First, with Warner, he had a so-so season with the Giants, and was actually on his way to taking them to the playoffs. But the Giants had drafted Eli Manning, and Tom Coughlin wanted him to start, so Warner got benched for that reason alone (and much to the anger of his teammates, who wanted Warner to continue starting). If I remember correctly, the Giants didn't win a single game that Eli started that year (but emphasis on 'if'). In 2006, Warner went to the Cardinals, who had drafted Matt Leinart as their future. That's when Warner started wearing the glove too ... something the Rams could have figured out with him had they not threw him under the bus. Leinart started most or all of 2006 given that he was the Cardinals first round draft pick ... then in 2007, the Cardinals finally threw in the towel and gave the reins to Warner.

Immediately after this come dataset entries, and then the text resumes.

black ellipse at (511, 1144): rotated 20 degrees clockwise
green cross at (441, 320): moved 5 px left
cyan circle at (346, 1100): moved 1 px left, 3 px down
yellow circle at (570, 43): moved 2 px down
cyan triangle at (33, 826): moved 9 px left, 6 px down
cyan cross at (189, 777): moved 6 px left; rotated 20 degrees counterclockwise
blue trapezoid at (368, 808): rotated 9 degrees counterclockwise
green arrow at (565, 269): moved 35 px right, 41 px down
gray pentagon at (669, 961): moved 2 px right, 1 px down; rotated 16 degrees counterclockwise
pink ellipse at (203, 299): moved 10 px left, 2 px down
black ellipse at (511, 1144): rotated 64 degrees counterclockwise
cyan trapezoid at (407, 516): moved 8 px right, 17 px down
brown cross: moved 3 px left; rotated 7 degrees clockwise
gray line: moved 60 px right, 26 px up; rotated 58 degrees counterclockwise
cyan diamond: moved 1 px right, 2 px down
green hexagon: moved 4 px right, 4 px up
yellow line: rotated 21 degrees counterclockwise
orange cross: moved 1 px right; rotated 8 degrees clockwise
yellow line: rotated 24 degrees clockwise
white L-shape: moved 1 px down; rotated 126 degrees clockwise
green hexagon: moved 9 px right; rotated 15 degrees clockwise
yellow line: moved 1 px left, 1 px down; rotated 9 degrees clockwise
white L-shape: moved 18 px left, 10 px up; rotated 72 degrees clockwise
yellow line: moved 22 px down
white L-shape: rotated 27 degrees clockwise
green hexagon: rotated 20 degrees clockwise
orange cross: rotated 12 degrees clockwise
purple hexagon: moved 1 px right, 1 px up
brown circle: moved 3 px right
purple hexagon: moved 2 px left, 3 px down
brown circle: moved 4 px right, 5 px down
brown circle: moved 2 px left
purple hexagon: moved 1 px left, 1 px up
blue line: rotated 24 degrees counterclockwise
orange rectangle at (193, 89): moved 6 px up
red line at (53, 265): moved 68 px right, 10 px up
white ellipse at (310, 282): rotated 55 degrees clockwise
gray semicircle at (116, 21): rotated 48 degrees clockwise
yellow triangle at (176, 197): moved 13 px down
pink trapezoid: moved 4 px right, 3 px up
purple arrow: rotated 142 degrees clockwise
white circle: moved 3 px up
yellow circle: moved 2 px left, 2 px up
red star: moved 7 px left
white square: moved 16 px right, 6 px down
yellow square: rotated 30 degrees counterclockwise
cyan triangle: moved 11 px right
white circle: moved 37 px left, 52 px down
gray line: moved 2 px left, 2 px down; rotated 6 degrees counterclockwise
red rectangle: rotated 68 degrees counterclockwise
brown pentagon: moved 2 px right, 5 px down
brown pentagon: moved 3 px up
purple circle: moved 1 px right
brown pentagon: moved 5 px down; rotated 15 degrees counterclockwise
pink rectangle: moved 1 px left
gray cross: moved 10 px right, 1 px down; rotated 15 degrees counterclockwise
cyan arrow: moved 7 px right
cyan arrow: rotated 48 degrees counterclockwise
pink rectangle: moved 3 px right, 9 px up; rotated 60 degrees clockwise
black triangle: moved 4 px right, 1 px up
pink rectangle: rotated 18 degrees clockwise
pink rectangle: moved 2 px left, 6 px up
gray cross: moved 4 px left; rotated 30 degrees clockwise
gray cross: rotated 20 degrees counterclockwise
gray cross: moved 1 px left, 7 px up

With a supporting cast that was good, he returned to the same form he showed with the Rams when the supporting cast around him there was solid.
The Rams and many fans gave up on a HOF QB, blaming him for the Rams problems, when clearly a significant portion of Warner's struggles were due to the decline in the team around him. As for the Rams, after Warner got kicked to the curb, there were two 8-8 seasons and many worse than that until McVay arrived. Warner's replacement, Mark Bulger (not bad, but nowhere near Warner's talent) got blamed for all the struggles of the Rams, even though the team around him became shittier and shittier (I heard a lot of the "he doesn't elevate the team around him!" arguments then). So, once he was shot, we draft Sam Bradford, but never bother to get him decent WRs, never bother to put a quality OL in front of him, and we got two predictable results - the QB looked mediocre, and the QB got blamed for their struggles. This lasted up until the time Bradford's knee turned into chopped spaghetti. I don't know if Bradford ever would have panned out, but I'm pretty confident few if any QBs would have panned out in the situation he was put in.
That's the history of this team and this fan base. When there are expectations on a QB but the talent isn't there or isn't as good as it once was when the QB played at a higher level, there is always a loud contingent that myopically focuses on that one position while ignoring the other factors. And any QB - Watson included - that started for a team that went 4-12 would become the target of those fans. You can decide for yourself if you are one of those fans.
Myself, I sure wouldn't blame Watson for the struggles of the Texans, especially in the wake of a moronic head coach who dismantled that team with dumb trades and poor decisions, leaving Watson with little around him to work with. At the same time, while I'll hold Goff accountable for mistakes that are clearly his own, I'm not going to blame him for playing at a level that is less than 2017-18 when the talent around him - especially up front - is not at that level either.
Right but there is a HUGE, gigantic, gargantuan sized gap between Watson's individual play and the Warner seasons I referenced, Bulger and Bradford. Check Warner's numbers for the Giants - they weren't great, and they were only 5-4 with him - hardly a great team.
That version of Warner, Bulger and Bradford were all guys who needed a lot of help to be successful - that we didn't have that help means we were right to jettison Warner, and should have sooner with Bulger and Bradford - if you're not going to put the cast around them and they need it, then they're not going to be successful.
The difference in Watson's case was his play in spite of the supporting cast. With these guys (and Goff at times) people are excusing their play because of the supporting cast. With Watson you don't need anything around him to be great - just average.